Ingredients (Serves 4)
  • 25g/1oz lard
  • 8 lamb chump chops, trimmed
  • 1 onion, peeled and finely chopped
  • 1 fresh green chilli, finely chopped
  • 1 clove garlic, crushed
  • 1 glass dry-white wine
  • 1 tbsp white wine vinegar
  • 300ml/1/2pt lamb stock
  • 1 cinnamon stick
  • 1 x 410g can chopped tomatoes
  • 1tsp dried oregano
  • 1 x 410g can red kidney beans, drained and well rinsed
  • Salt and freshly ground black pepper
  • Tabasco sauce to taste
  • 6 tomatoes, peeled, deseeded and roughly chopped
  • 2 tbsp chopped fresh chives
  • 1 tbsp olive oil
  • Steamed green beans to serve

Preheat the oven to 150°C, 275°F, Gas 1.

Heat the lard in a large ovenproof casserole on the hob until melted.
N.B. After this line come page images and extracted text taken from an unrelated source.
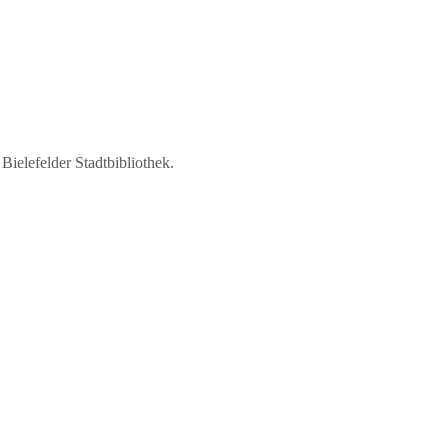
elefelder Stadtbibliothek.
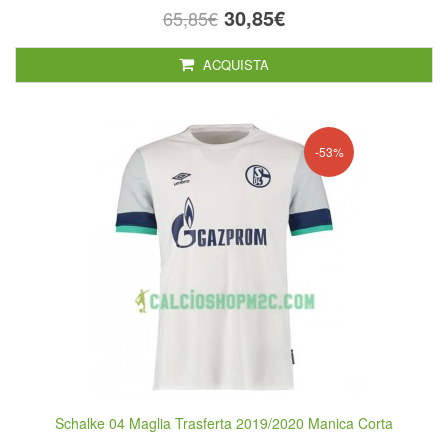
30,85€
65,85€
ACQUISTA
-53%
Schalke 04 Maglia Trasferta 2019/2020 Manica Corta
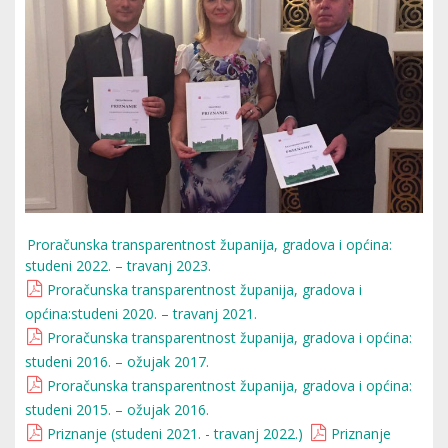
Proračunska transparentnost županija, gradova i općina:
studeni 2022. – travanj 2023.
Proračunska transparentnost županija, gradova i
općina:studeni 2020. – travanj 2021.
Proračunska transparentnost županija, gradova i općina:
studeni 2016. – ožujak 2017.
Proračunska transparentnost županija, gradova i općina:
studeni 2015. – ožujak 2016.
Priznanje (studeni 2021. - travanj 2022.)
Priznanje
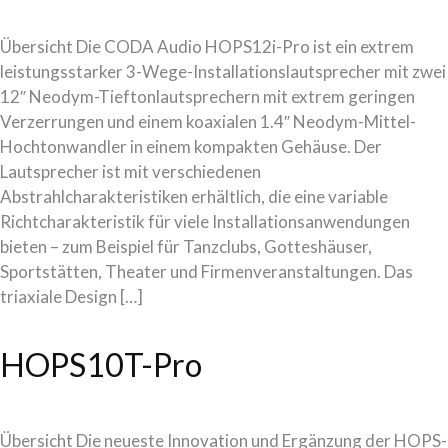
Übersicht Die CODA Audio HOPS12i-Pro ist ein extrem
leistungsstarker 3-Wege-Installationslautsprecher mit zwei
12″ Neodym-Tieftonlautsprechern mit extrem geringen
Verzerrungen und einem koaxialen 1.4″ Neodym-Mittel-
Hochtonwandler in einem kompakten Gehäuse. Der
Lautsprecher ist mit verschiedenen
Abstrahlcharakteristiken erhältlich, die eine variable
Richtcharakteristik für viele Installationsanwendungen
bieten – zum Beispiel für Tanzclubs, Gotteshäuser,
Sportstätten, Theater und Firmenveranstaltungen. Das
triaxiale Design […]
HOPS10T-Pro
Übersicht Die neueste Innovation und Ergänzung der HOPS-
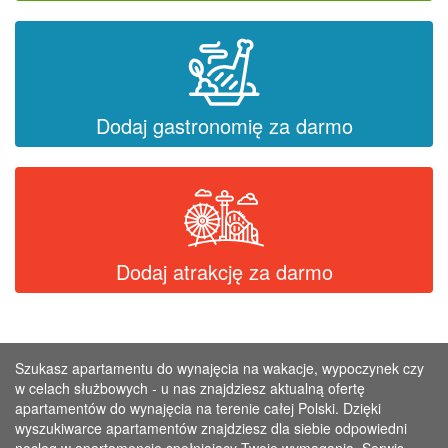
Dodaj gastronomię za darmo
Dodaj atrakcję za darmo
Szukasz apartamentu do wynajęcia na wakacje, wypoczynek czy
w celach służbowych - u nas znajdziesz aktualną ofertę
apartamentów do wynajęcia na terenie całej Polski. Dzięki
wyszukiwarce apartamentów znajdziesz dla siebie odpowiedni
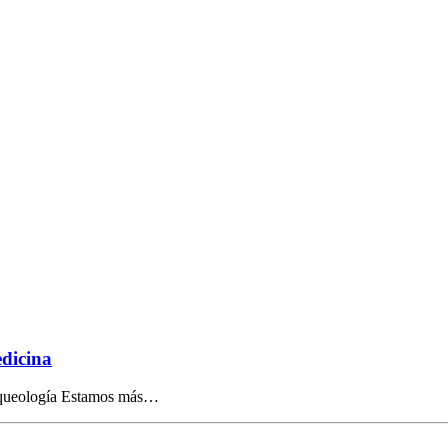
edicina
arqueología Estamos más…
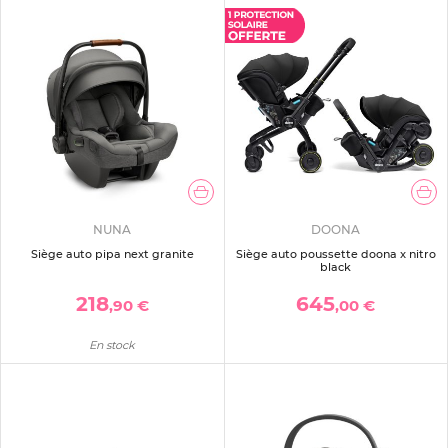
NUNA
DOONA
Siège auto pipa next granite
Siège auto poussette doona x nitro
black
218
645
,90 €
,00 €
En stock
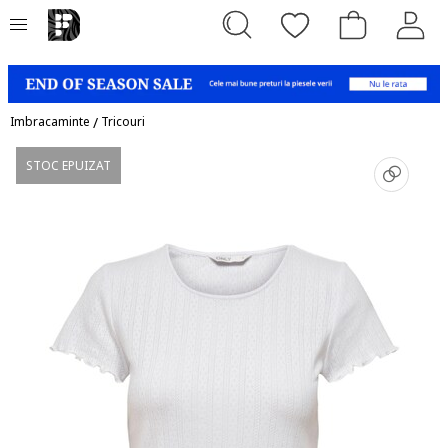
Imbracaminte
/
Tricouri
STOC EPUIZAT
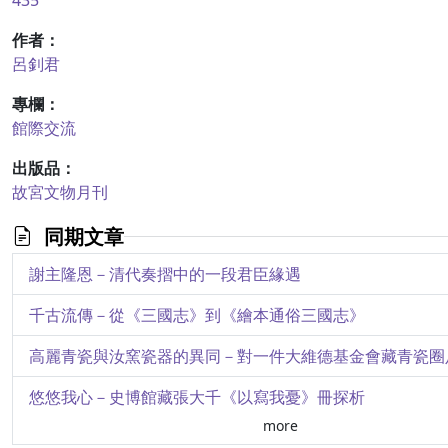
435
作者：
呂釗君
專欄：
館際交流
出版品：
故宮文物月刊
同期文章
謝主隆恩－清代奏摺中的一段君臣緣遇
千古流傳－從《三國志》到《繪本通俗三國志》
高麗青瓷與汝窯瓷器的異同－對一件大維德基金會藏青瓷圈
悠悠我心－史博館藏張大千《以寫我憂》冊探析
more
繡畫大千－謝書賢〈繡張大千仕女圖〉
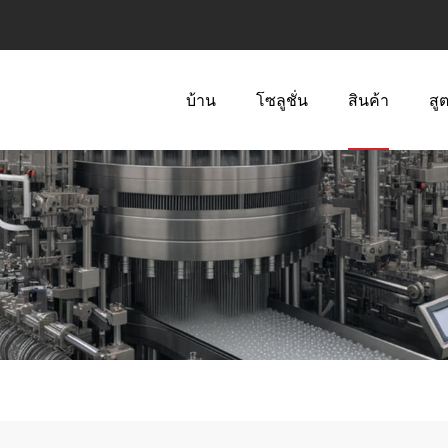
บ้าน
โซลูชั่น
สินค้า
สู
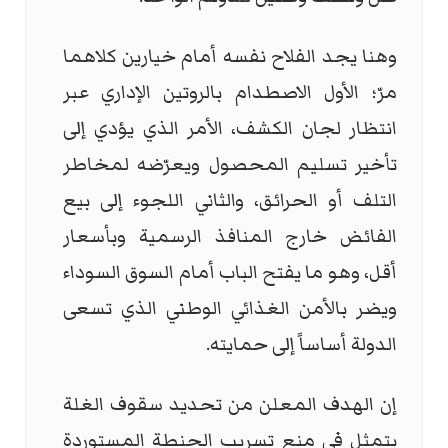
وهنا يجد الفلاح نفسه أمام خيارين كلاهما
مرّ؛ الأول الاصطدام بالروتين الإداري عبر
انتظار لجان الكشف، الأمر الذي يؤدي إلى
تأخير تسليم المحصول ويعرّضه لمخاطر
التلف أو الحرائق، والثاني اللجوء إلى بيع
الفائض خارج المنافذ الرسمية وبأسعار
أقل، وهو ما يفتح الباب أمام السوق السوداء
ويضر بالأمن الغذائي الوطني الذي تسعى
الدولة أساساً إلى حمايته.
إن الهدف المعلن من تحديد سقوف الغلة
يتمثل في منع تسريب الحنطة المستوردة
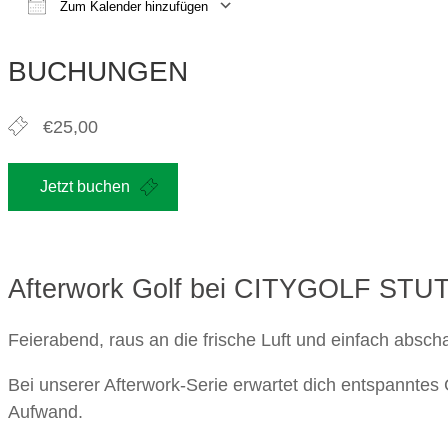
Zum Kalender hinzufügen
ICS herunterladen
Google Kalender
iCalendar
Office 365
Outlook Live
BUCHUNGEN
€25,00
Jetzt buchen
Afterwork Golf bei CITYGOLF ST
Feierabend, raus an die frische Luft und einfach abscha
Bei unserer Afterwork-Serie erwartet dich entspannte
Aufwand.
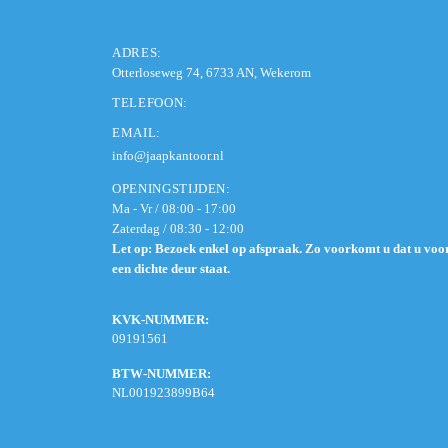
ADRES:
Otterloseweg 74, 6733 AN, Wekerom
TELEFOON:
EMAIL:
info@jaapkantoor.nl
OPENINGSTIJDEN:
Ma - Vr / 08:00 - 17:00
Zaterdag / 08:30 - 12:00
Let op: Bezoek enkel op afspraak. Zo voorkomt u dat u voo
een dichte deur staat.
KVK-NUMMER:
09191561
BTW-NUMMER:
NL001923899B64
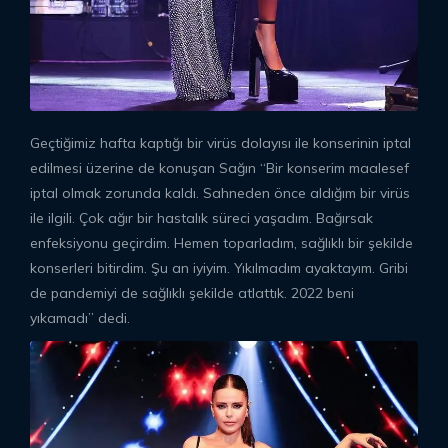
Geçtiğimiz hafta kaptığı bir virüs dolayısı ile konserinin iptal
edilmesi üzerine de konuşan Sağın “Bir konserim maalesef
iptal olmak zorunda kaldı. Sahneden önce aldığım bir virüs
ile ilgili. Çok ağır bir hastalık süreci yaşadım. Bağırsak
enfeksiyonu geçirdim. Hemen toparladım, sağlıklı bir şekilde
konserleri bitirdim. Şu an iyiyim. Yıkılmadım ayaktayım. Gribi
de pandemiyi de sağlıklı şekilde atlattık. 2022 beni
yıkamadı” dedi.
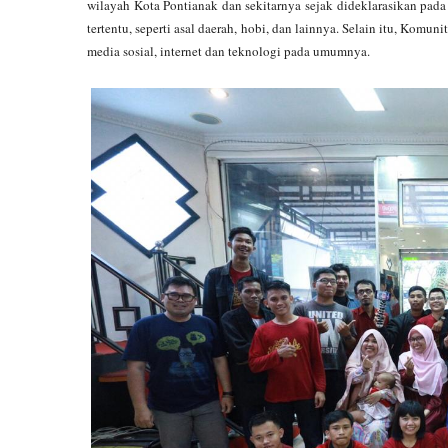
wilayah Kota Pontianak dan sekitarnya sejak dideklarasikan pad
tertentu, seperti asal daerah, hobi, dan lainnya. Selain itu, Kom
media sosial, internet dan teknologi pada umumnya.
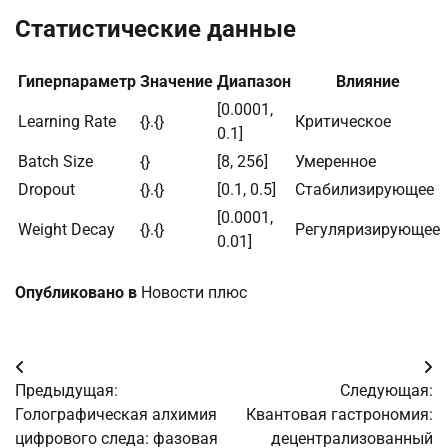
Статистические данные
Гиперпараметр
Значение
Диапазон
Влияние
[0.0001,
Learning Rate
{}.{}
Критическое
0.1]
Batch Size
{}
[8, 256]
Умеренное
Dropout
{}.{}
[0.1, 0.5]
Стабилизирующее
[0.0001,
Weight Decay
{}.{}
Регуляризирующее
0.01]
Опубликовано в
Новости плюс
Навигация
Предыдущая:
Следующая:
по
Голографическая алхимия
Квантовая гастрономия:
цифрового следа: фазовая
децентрализованный
записям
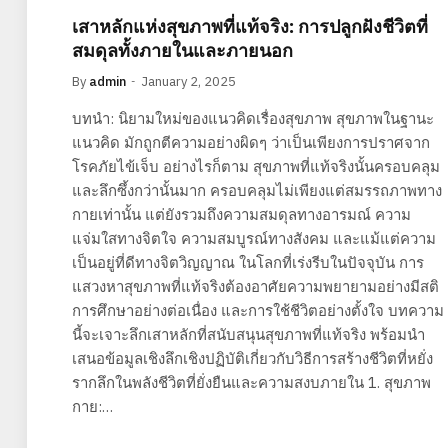
เสาหลักแห่งสุขภาพที่แท้จริง: การปลูกฝังชีวิตที่
สมดุลทั้งภายในและภายนอก
By
admin
January 2, 2025
บทนำ: นิยามใหม่ของแนวคิดเรื่องสุขภาพ สุขภาพในฐานะ
แนวคิด มักถูกตีความอย่างผิดๆ ว่าเป็นเพียงการปราศจาก
โรคภัยไข้เจ็บ อย่างไรก็ตาม สุขภาพที่แท้จริงนั้นครอบคลุม
และลึกซึ้งกว่านั้นมาก ครอบคลุมไม่เพียงแต่สมรรถภาพทาง
กายเท่านั้น แต่ยังรวมถึงความสมดุลทางอารมณ์ ความ
แจ่มใสทางจิตใจ ความสมบูรณ์ทางสังคม และแม้แต่ความ
เป็นอยู่ที่ดีทางจิตวิญญาณ ในโลกที่เร่งรีบในปัจจุบัน การ
แสวงหาสุขภาพที่แท้จริงต้องอาศัยความพยายามอย่างมีสติ
การศึกษาอย่างต่อเนื่อง และการใช้ชีวิตอย่างตั้งใจ บทความ
นี้จะเจาะลึกเสาหลักที่สนับสนุนสุขภาพที่แท้จริง พร้อมนำ
เสนอข้อมูลเชิงลึกเชิงปฏิบัติเกี่ยวกับวิธีการสร้างชีวิตที่หยั่ง
รากลึกในพลังชีวิตที่ยั่งยืนและความสงบภายใน 1. สุขภาพ
กาย:…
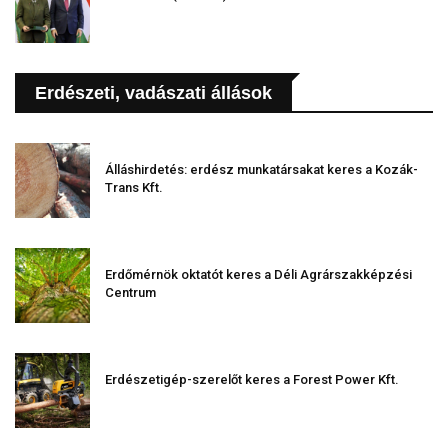
Erdészeti, vadászati állások
Álláshirdetés: erdész munkatársakat keres a Kozák-
Trans Kft.
Erdőmérnök oktatót keres a Déli Agrárszakképzési
Centrum
Erdészetigép-szerelőt keres a Forest Power Kft.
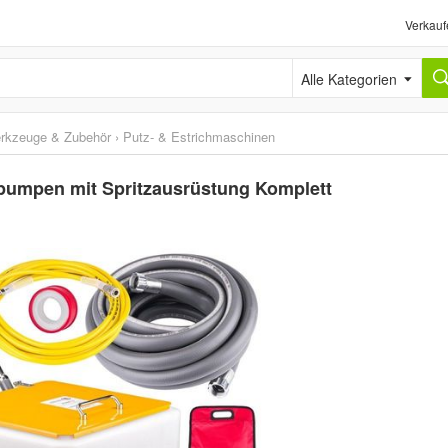
Verkauf
Alle Kategorien
erkzeuge & Zubehör
›
Putz- & Estrichmaschinen
pumpen mit Spritzausrüstung Komplett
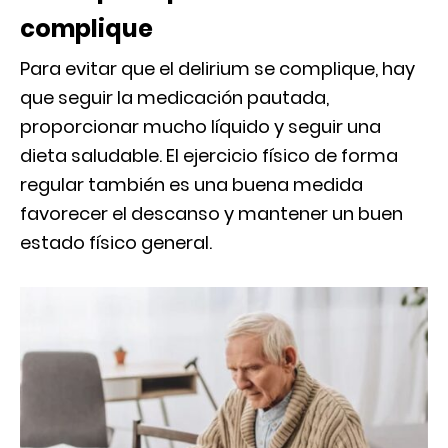
complique
Para evitar que el delirium se complique, hay
que seguir la medicación pautada,
proporcionar mucho líquido y seguir una
dieta saludable. El ejercicio físico de forma
regular también es una buena medida
favorecer el descanso y mantener un buen
estado físico general.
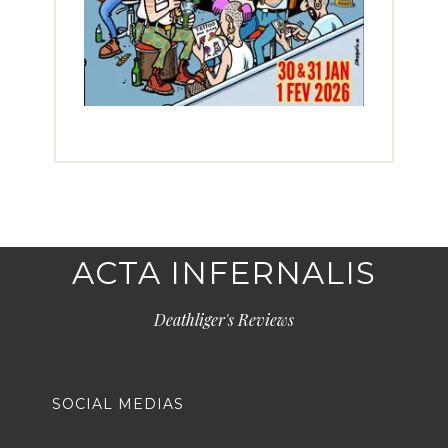
ACTA INFERNALIS
Deathliger's Reviews
SOCIAL MEDIAS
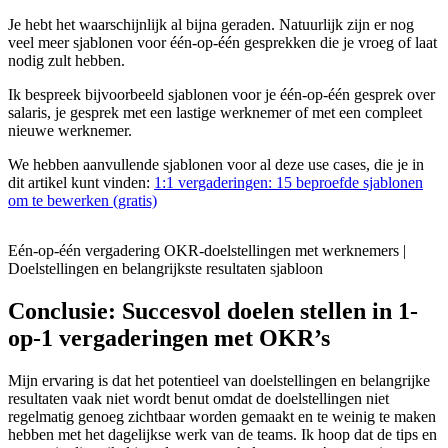
Je hebt het waarschijnlijk al bijna geraden. Natuurlijk zijn er nog
veel meer sjablonen voor één-op-één gesprekken die je vroeg of laat
nodig zult hebben.
Ik bespreek bijvoorbeeld sjablonen voor je één-op-één gesprek over
salaris, je gesprek met een lastige werknemer of met een compleet
nieuwe werknemer.
We hebben aanvullende sjablonen voor al deze use cases, die je in
dit artikel kunt vinden:
1:1 vergaderingen: 15 beproefde sjablonen
om te bewerken (gratis)
Eén-op-één vergadering OKR-doelstellingen met werknemers |
Doelstellingen en belangrijkste resultaten sjabloon
Conclusie: Succesvol doelen stellen in 1-
op-1 vergaderingen met OKR’s
Mijn ervaring is dat het potentieel van doelstellingen en belangrijke
resultaten vaak niet wordt benut omdat de doelstellingen niet
regelmatig genoeg zichtbaar worden gemaakt en te weinig te maken
hebben met het dagelijkse werk van de teams. Ik hoop dat de tips en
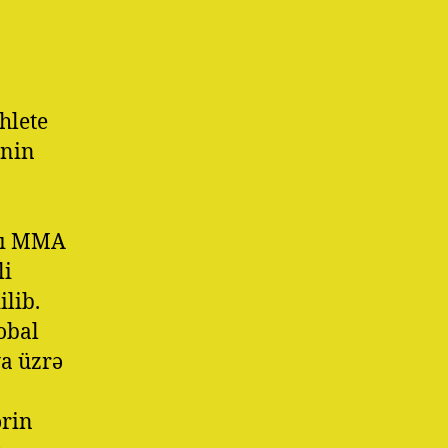
hlete
-nin
arı MMA
li
lib.
obal
a üzrə
ərin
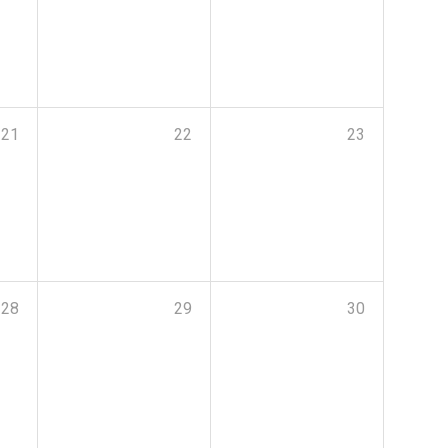
21
22
23
28
29
30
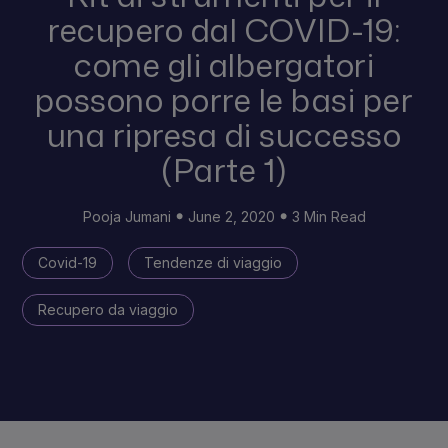
recupero dal COVID-19:
come gli albergatori
possono porre le basi per
una ripresa di successo
(Parte 1)
Pooja Jumani
June 2, 2020
3 Min Read
Covid-19
Tendenze di viaggio
Recupero da viaggio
Add the chump chops and brown all over to seal. Remove and set aside. Add the onion, chilli and garlic to the pan and sweat gently but do not allow to colour. Stir in the white wine, vinegar, stock, cinnamon stick, tomatoes and oregano then bring to the boil. Return the chops to the casserole then transfer to the oven for 1 hour.

Stir in the kidney beans and cook for a further 30 minutes. Remove the casserole from the oven and carefully lift out the chops and set aside, keeping warm.

Place the casserole on the hob and reduce the sauce over a medium heat until thick enough to coat the back of a spoon.

Season to taste and add a splash of Tabasco. Stir in half of the chopped tomatoes and bring to the boil.

Mix the rest of the tomatoes with the chives and olive oil, season and set aside.

Pour the sauce over the lamb chops, sprinkle with the tomato and chive mix and serve with green beans.